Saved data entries
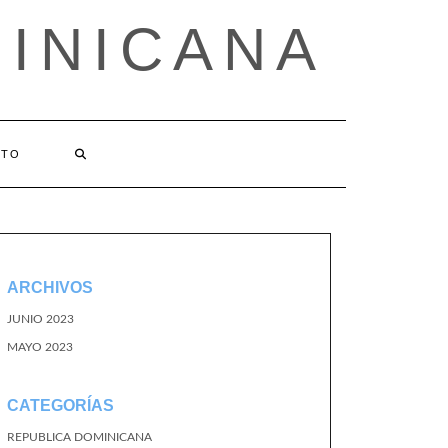
MINICANA
CTO
ARCHIVOS
JUNIO 2023
MAYO 2023
CATEGORÍAS
REPUBLICA DOMINICANA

TASK GOAL
The required output is each record above, reproduced exactly, without its pictures.

TASK RESPONSE
MINICANA
CTO
ARCHIVOS
JUNIO 2023
MAYO 2023
CATEGORÍAS
REPUBLICA DOMINICANA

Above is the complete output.